Instructions to follow
Find the line with "dinamiklerin fiyatlamalar üzerindeki" in the entries below. Repeat it, every following line, and the line with "ekonomideki rolü de köklü biçimde değişiyor.", exactly and with nothing added.

Given data
★ ★ ★ ★ ★
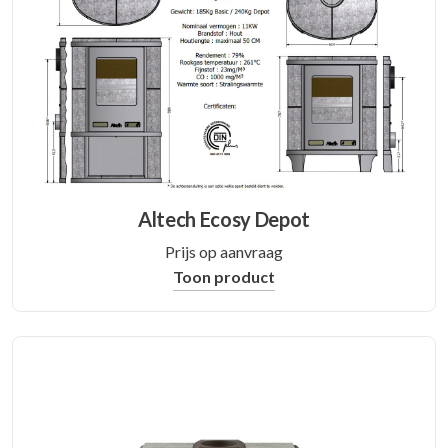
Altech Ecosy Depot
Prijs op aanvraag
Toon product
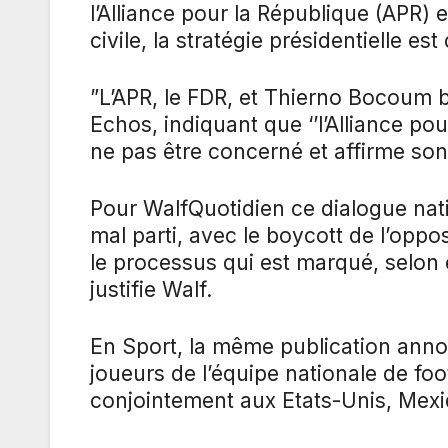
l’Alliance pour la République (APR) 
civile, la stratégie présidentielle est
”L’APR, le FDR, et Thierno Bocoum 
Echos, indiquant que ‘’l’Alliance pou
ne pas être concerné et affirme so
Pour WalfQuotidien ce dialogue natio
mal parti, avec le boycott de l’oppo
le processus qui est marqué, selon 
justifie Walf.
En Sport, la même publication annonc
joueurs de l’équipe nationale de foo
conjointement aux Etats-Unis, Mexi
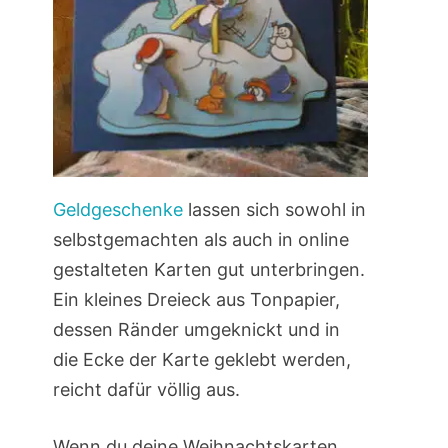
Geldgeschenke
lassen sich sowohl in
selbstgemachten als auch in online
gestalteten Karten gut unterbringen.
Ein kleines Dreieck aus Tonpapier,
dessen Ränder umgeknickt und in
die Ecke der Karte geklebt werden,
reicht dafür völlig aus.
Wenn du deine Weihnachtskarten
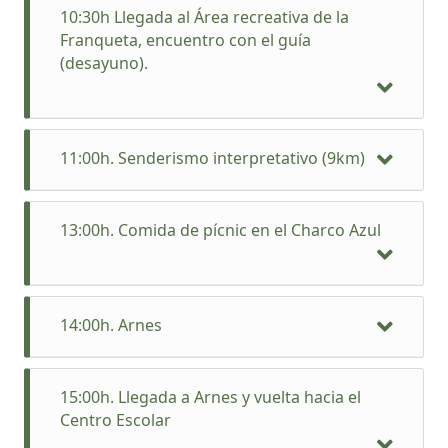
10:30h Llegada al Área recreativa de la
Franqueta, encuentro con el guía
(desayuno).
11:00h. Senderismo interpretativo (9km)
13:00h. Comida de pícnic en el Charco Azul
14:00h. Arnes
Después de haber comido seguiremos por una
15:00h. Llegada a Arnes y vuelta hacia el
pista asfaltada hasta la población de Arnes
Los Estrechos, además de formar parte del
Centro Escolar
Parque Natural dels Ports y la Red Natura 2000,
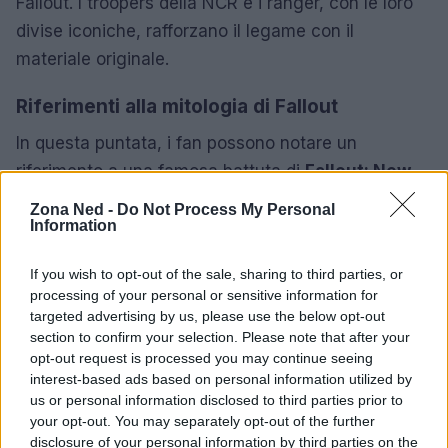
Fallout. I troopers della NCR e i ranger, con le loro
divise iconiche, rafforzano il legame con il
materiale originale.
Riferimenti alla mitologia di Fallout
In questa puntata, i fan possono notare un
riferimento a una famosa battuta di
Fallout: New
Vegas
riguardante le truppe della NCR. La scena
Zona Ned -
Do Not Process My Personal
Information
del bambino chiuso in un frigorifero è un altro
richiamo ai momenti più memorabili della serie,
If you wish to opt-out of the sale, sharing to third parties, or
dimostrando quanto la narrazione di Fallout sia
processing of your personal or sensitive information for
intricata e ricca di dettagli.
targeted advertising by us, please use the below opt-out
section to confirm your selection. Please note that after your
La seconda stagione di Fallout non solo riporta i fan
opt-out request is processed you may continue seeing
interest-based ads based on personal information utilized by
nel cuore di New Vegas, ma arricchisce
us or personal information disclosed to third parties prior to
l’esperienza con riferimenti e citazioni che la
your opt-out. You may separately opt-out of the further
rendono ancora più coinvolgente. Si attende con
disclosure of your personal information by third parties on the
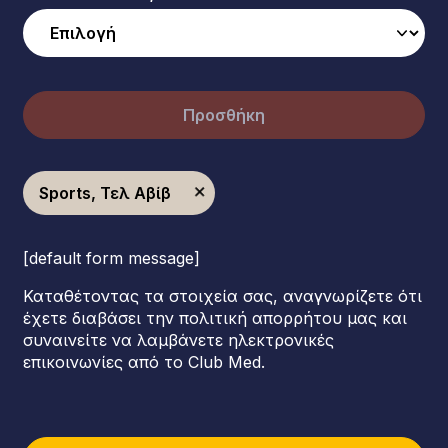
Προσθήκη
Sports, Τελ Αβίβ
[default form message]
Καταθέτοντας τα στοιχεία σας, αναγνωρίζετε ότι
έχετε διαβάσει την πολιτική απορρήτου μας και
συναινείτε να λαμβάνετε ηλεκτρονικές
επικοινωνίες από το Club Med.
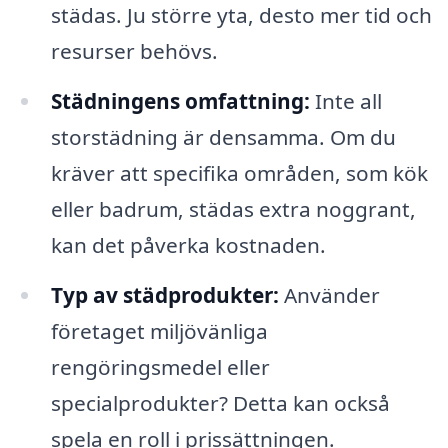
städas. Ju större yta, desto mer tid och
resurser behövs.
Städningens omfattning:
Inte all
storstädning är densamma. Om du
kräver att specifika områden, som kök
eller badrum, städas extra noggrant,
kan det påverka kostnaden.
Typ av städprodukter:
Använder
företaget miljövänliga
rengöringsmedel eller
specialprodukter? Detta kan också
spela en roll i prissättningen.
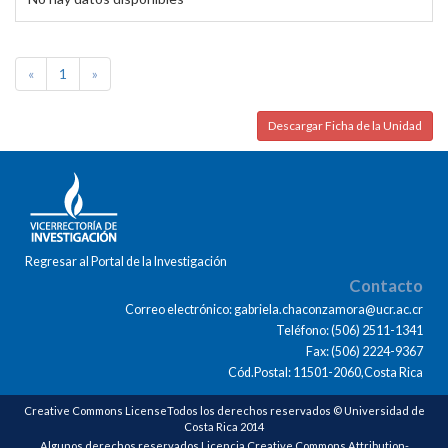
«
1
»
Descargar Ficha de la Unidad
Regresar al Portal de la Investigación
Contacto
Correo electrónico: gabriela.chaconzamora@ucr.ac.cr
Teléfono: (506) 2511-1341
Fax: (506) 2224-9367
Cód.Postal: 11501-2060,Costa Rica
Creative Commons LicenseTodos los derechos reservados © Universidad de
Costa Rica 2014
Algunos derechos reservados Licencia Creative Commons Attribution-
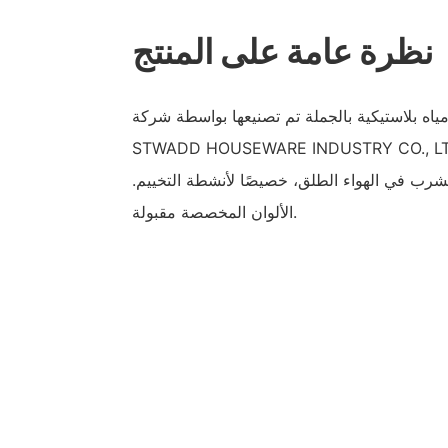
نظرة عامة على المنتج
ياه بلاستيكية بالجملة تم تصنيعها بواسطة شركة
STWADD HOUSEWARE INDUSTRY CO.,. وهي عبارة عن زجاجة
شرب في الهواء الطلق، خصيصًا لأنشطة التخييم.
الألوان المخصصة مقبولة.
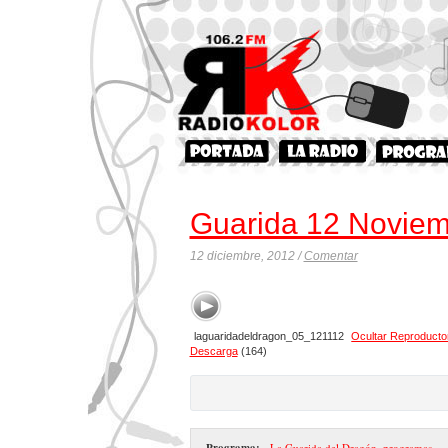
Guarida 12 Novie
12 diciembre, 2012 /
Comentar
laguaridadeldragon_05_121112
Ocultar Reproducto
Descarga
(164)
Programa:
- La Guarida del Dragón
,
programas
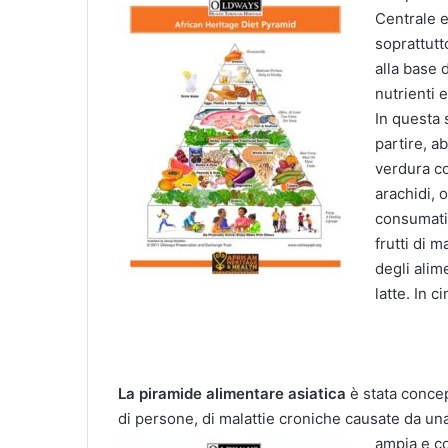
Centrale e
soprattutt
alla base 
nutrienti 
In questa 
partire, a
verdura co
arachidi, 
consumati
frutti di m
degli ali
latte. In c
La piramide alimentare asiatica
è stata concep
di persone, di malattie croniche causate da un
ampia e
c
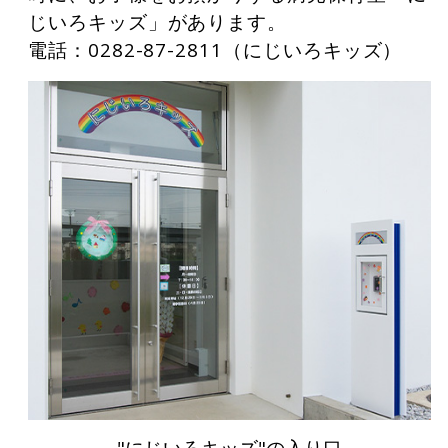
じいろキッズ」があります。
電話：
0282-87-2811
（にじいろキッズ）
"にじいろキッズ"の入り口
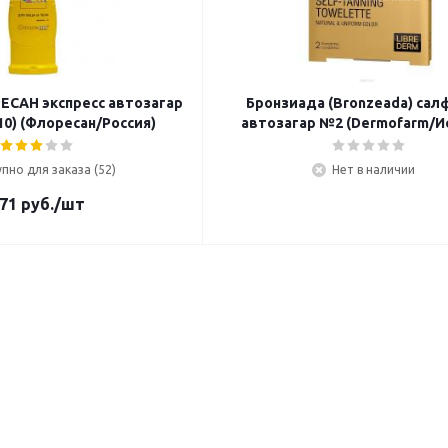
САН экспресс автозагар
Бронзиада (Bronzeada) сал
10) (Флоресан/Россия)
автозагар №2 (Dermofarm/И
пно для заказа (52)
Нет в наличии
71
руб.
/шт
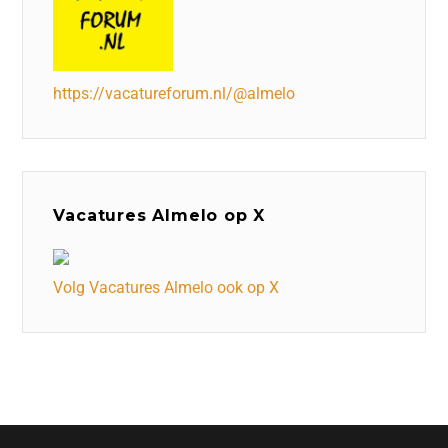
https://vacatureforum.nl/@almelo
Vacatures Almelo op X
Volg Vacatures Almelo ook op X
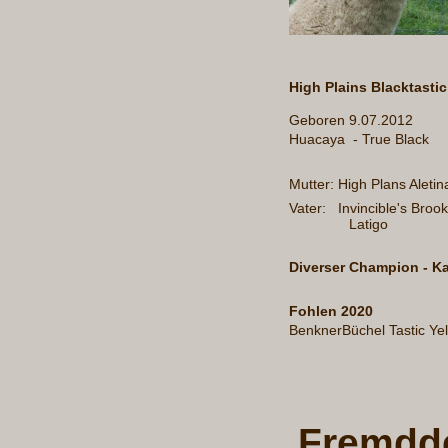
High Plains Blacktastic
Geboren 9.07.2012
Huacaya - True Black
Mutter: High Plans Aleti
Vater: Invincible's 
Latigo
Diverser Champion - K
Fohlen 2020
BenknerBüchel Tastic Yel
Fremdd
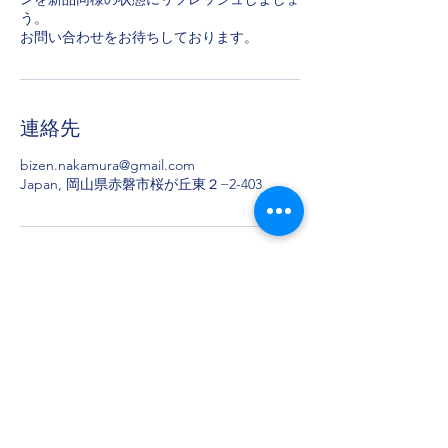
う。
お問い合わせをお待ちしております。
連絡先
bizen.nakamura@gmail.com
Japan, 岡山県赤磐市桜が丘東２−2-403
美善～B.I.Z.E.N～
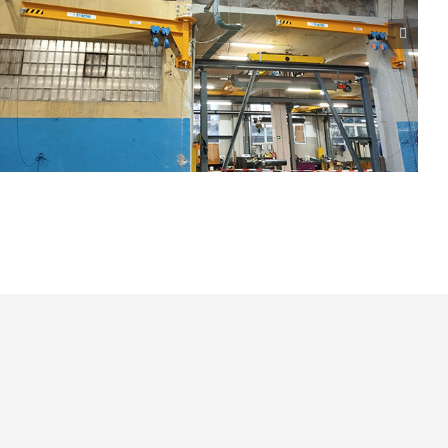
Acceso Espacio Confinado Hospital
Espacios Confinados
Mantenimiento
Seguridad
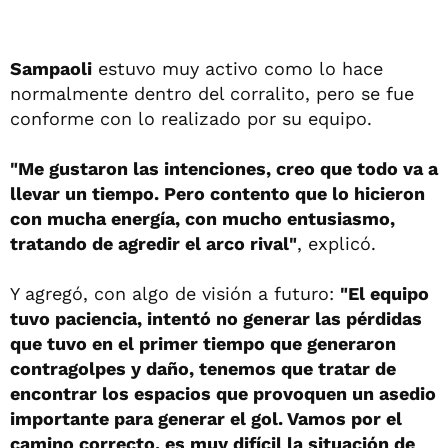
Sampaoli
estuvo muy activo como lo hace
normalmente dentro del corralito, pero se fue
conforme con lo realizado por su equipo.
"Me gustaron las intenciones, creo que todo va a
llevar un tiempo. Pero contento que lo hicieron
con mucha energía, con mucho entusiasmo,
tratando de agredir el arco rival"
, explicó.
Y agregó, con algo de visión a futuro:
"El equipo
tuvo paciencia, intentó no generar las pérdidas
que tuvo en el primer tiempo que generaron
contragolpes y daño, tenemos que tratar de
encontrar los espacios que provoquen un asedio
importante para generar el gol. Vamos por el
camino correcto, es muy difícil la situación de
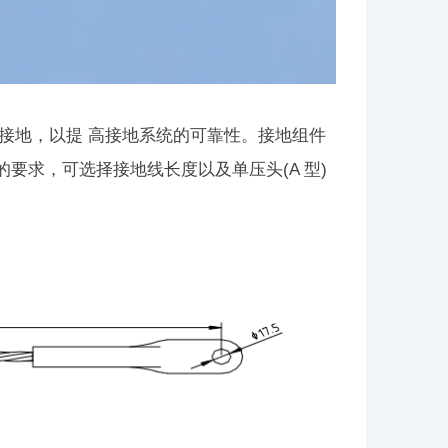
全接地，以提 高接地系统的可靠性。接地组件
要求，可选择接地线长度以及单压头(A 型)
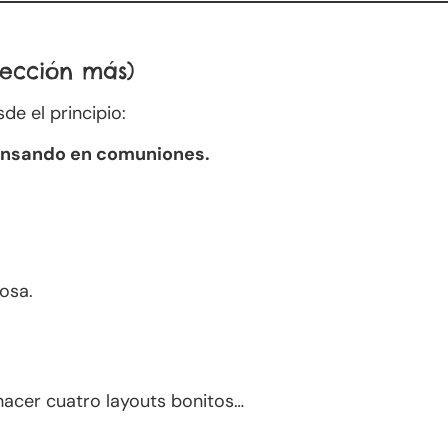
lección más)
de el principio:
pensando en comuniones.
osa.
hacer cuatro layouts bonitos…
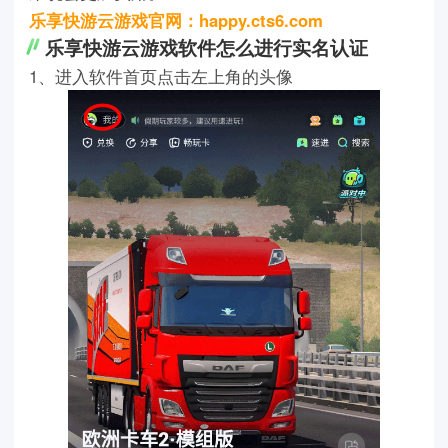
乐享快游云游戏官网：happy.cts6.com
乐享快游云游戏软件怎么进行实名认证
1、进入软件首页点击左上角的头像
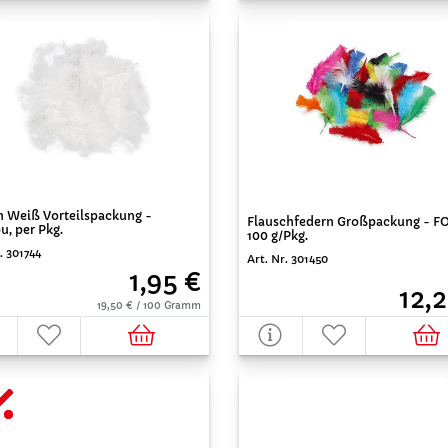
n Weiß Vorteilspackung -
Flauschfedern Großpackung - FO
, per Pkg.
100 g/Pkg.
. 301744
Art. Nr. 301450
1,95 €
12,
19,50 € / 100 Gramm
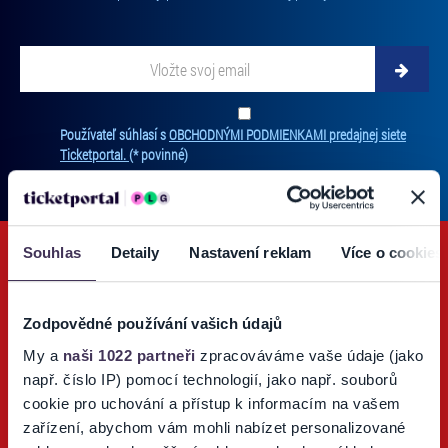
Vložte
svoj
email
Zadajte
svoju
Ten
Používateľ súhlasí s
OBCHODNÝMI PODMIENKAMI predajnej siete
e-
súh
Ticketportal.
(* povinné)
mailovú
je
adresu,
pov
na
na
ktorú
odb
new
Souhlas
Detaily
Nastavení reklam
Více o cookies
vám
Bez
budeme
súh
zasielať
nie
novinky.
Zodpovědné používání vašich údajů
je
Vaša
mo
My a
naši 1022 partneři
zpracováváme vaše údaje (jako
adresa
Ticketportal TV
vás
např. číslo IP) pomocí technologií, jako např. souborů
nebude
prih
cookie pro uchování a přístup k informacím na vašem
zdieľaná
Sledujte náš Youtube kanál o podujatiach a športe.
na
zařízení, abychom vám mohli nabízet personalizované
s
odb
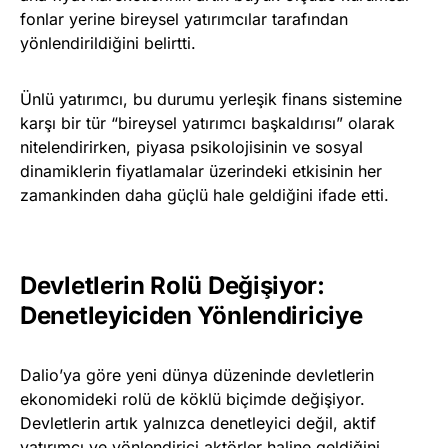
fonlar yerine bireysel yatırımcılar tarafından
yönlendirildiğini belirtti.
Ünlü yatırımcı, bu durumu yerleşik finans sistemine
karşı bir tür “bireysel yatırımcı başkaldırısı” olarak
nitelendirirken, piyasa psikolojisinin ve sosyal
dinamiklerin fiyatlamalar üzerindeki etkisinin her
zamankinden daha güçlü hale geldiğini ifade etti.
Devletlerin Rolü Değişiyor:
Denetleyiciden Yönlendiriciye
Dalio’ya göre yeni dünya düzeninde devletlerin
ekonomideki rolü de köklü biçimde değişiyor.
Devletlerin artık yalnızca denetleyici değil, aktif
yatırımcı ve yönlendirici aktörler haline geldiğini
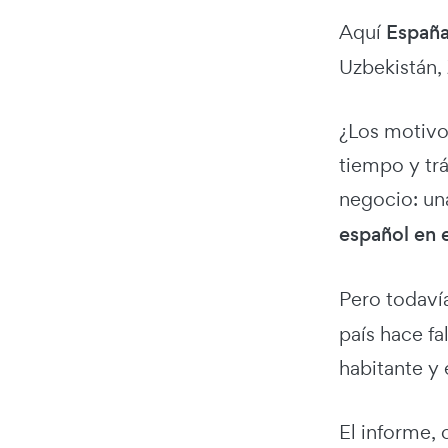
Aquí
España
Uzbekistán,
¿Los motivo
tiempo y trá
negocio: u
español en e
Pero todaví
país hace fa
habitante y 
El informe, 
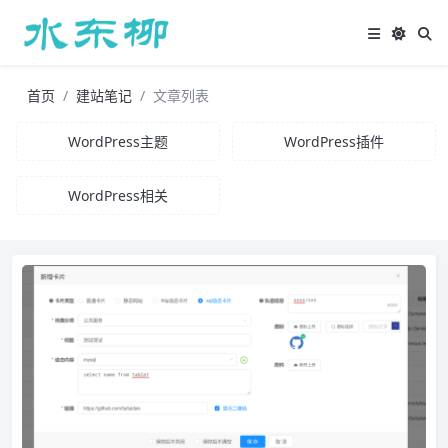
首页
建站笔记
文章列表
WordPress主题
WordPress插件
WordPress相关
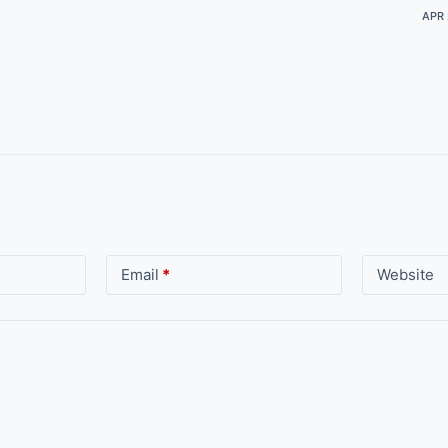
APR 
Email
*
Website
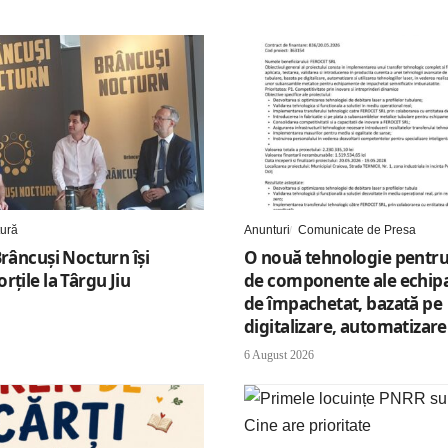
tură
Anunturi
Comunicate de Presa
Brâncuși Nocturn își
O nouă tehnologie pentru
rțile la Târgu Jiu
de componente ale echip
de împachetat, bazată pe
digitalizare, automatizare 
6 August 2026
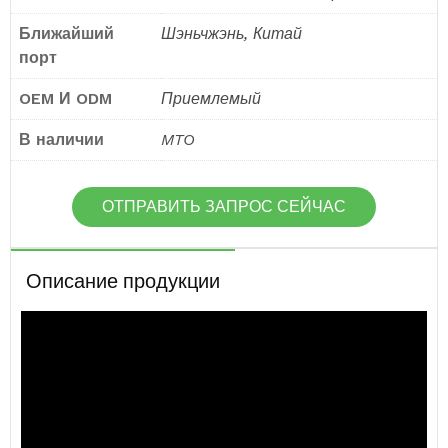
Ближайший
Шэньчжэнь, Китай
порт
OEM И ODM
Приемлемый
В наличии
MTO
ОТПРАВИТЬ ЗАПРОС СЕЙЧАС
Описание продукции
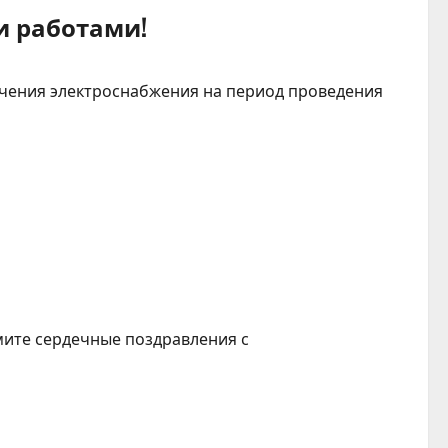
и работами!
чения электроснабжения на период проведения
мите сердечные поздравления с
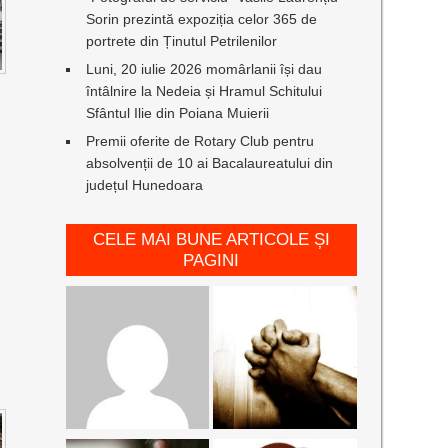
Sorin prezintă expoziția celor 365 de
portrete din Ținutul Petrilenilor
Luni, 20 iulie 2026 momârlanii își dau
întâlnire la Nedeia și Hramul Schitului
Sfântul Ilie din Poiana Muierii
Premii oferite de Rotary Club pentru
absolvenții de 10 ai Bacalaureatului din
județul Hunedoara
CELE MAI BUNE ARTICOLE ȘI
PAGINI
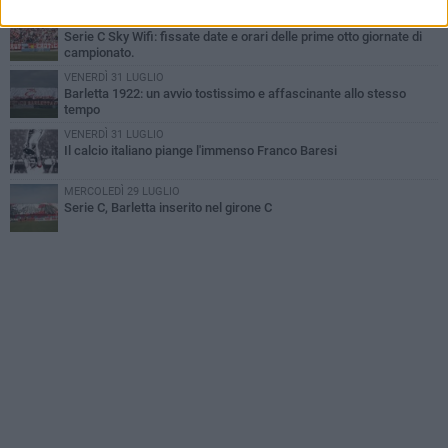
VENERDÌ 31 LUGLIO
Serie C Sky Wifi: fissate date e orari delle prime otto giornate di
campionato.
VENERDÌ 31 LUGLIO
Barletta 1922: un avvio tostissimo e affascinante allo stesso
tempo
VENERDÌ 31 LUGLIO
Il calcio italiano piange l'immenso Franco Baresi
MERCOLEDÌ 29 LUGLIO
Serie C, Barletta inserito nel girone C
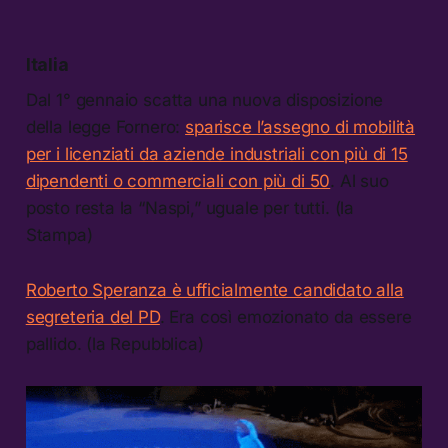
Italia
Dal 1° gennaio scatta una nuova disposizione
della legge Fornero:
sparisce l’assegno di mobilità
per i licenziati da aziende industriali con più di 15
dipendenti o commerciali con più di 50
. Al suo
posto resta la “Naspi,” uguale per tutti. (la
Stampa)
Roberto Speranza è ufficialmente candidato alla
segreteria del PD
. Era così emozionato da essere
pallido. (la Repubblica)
★ ★ ★ ★ ★
Your response
dinamiklerin fiyatlamalar üzerindeki etkisinin her
zamankinden daha güçlü hale geldiğini ifade etti.
Devletlerin Rolü Değişiyor:
Denetleyiciden Yönlendiriciye
Dalio’ya göre yeni dünya düzeninde devletlerin
ekonomideki rolü de köklü biçimde değişiyor.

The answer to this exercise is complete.